Egerman goes to see Desiree one night to pour out his marital troubles to her and ask for her help. He falls into a puddle outside Desiree's house, and Desiree dresses him in the Count's nightshirt. The violently jealous Count shows up and orders Egerman to leave. After Egerman goes, the Count and Desiree argue and subsequently decide to part amicably. When the Count returns home, he tells Charlotte about the encounter and orders her to tell Anne about Egerman's supposed infidelity (though no infidelity actually occurred). When Charlotte visits Anne, she confesses that she loves the Count despite everything, and would do anything to be loved in return.
To solve these woes, Desiree has her mother invite all the characters to her country house for Midsummer Night, the shortest night of the year, a traditional observance in Sweden, when many party-goers stay awake all night until dawn. Desiree and Charlotte become temporary allies. Henrik and Anne, unexpectedly finding themselves alone together in a bedroom, consummate their relationship and elope with the assistance of Petra and her new lover Frid, another servant. Charlotte then joins Egerman in the garden pavilion. Learning his wife is with Egerman, the Count bursts in and challenges Fredrik to a game of Russian roulette. Egerman loses, but the Count had loaded the revolver with soot so neither party was ever in danger. The Count reunites with his wife, his feelings for her renewed by his jealousy. Desiree comforts Egerman, and he asks her not to leave him. The dilemmas of the four pairs of lovers appear to be happily resolved in the course of a night, said by Frid to have smiled three smiles upon them all.

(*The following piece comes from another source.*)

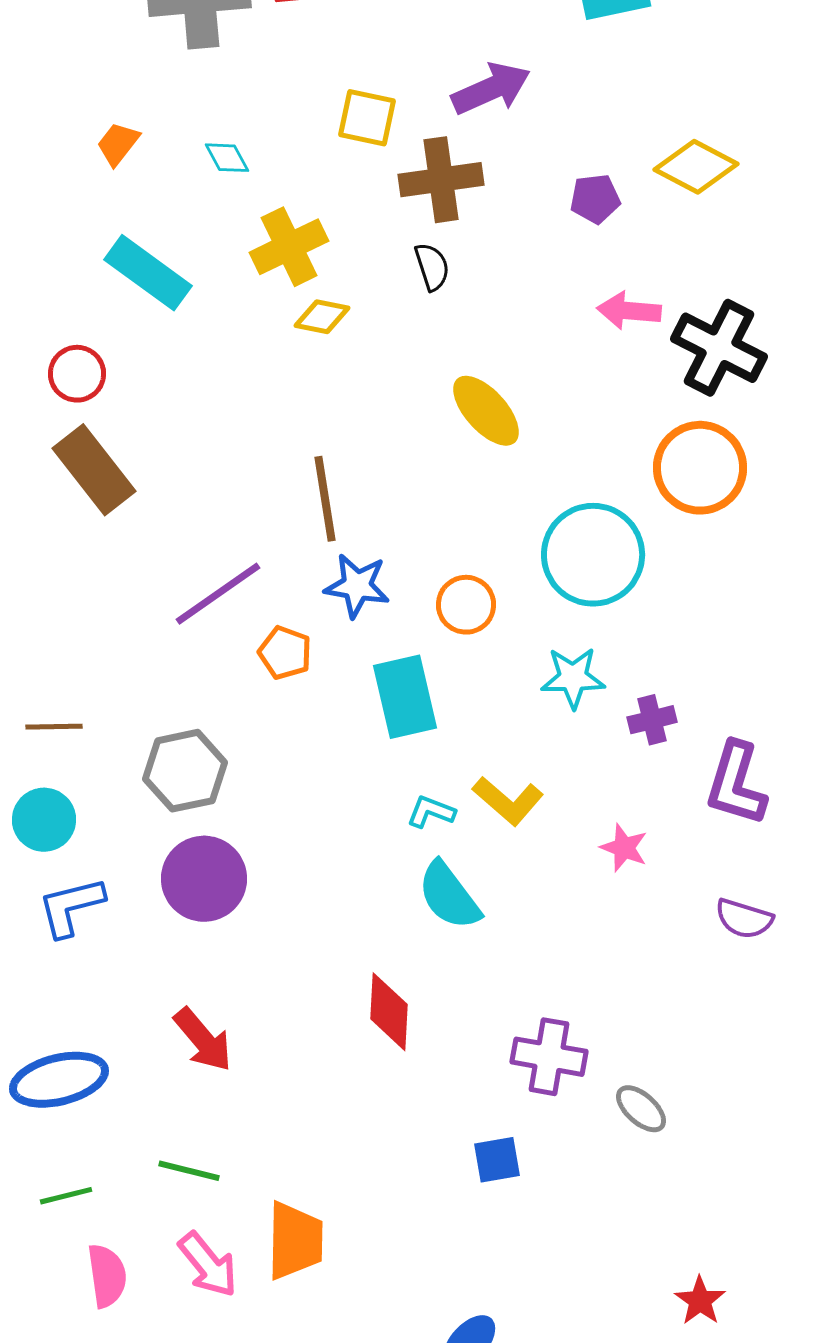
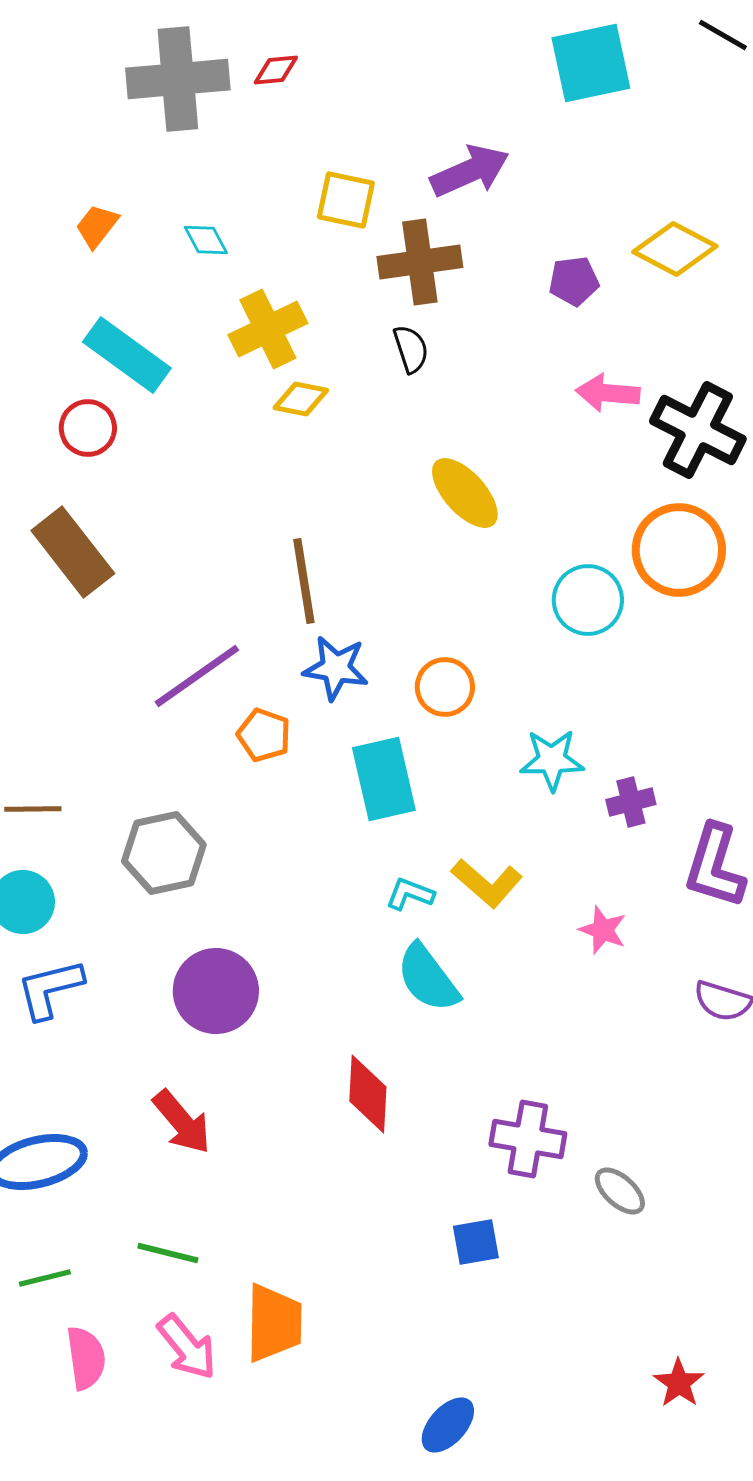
red circle: (77, 374) -> (88, 428), moved
cyan circle: (593, 555) -> (588, 600), moved, size x0.7
purple circle: (204, 879) -> (216, 991), moved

Smiles of a Summer Night was filmed on location at Jordberga Castle in Scania and at Svensk Filmindustri's Filmstaden in Råsunda, Stockholm, beginning on 28 June 1955 and completing on 29 August, except for two additional days in November 1955.[3]
Release
The film premiered at the Red Mill (Swedish: Röda Kvarn) cinema in Stockholm on 26 December 1955.[3]
Reception
Smiles of a Summer Night opened to highly positive reviews[4] and is viewed favorably today. The film ranked sixth on Cahiers du Cinéma's Top 10 Films of the Year List in 1956,[5] and won the Bodil Award for Best European Film in 1957.[6] It was nominated for a BAFTA Award in Best Film From Any Source category in 1957. It has a 100% approval rating on Rotten Tomatoes.[7] In 1996, Smiles of a Summer Night was included in Movieline Magazine's "100 Greatest Foreign Films".[8] The film was included in film critic Roger Ebert's list of "The Great Movies" in 2012 who gave it four stars out of four.[9] Film critic Pauline Kael called the film "a nearly perfect work", writing "The film is bathed in beauty, removed from the banalities of short skirts and modern-day streets and shops, and removed in time, it draws us closer."[10] In 2012, the film was voted at number twenty in the 25 best Swedish films of all time by a poll of 50 film critics and academics conducted by film magazine FLM.[11]
When Stanley Cavell saw Smiles of a Summer Night, he was so affected that he returned home and wrote about it the rest of that night. The experience led him to explore the intersection between his field, philosophy, and film.[12]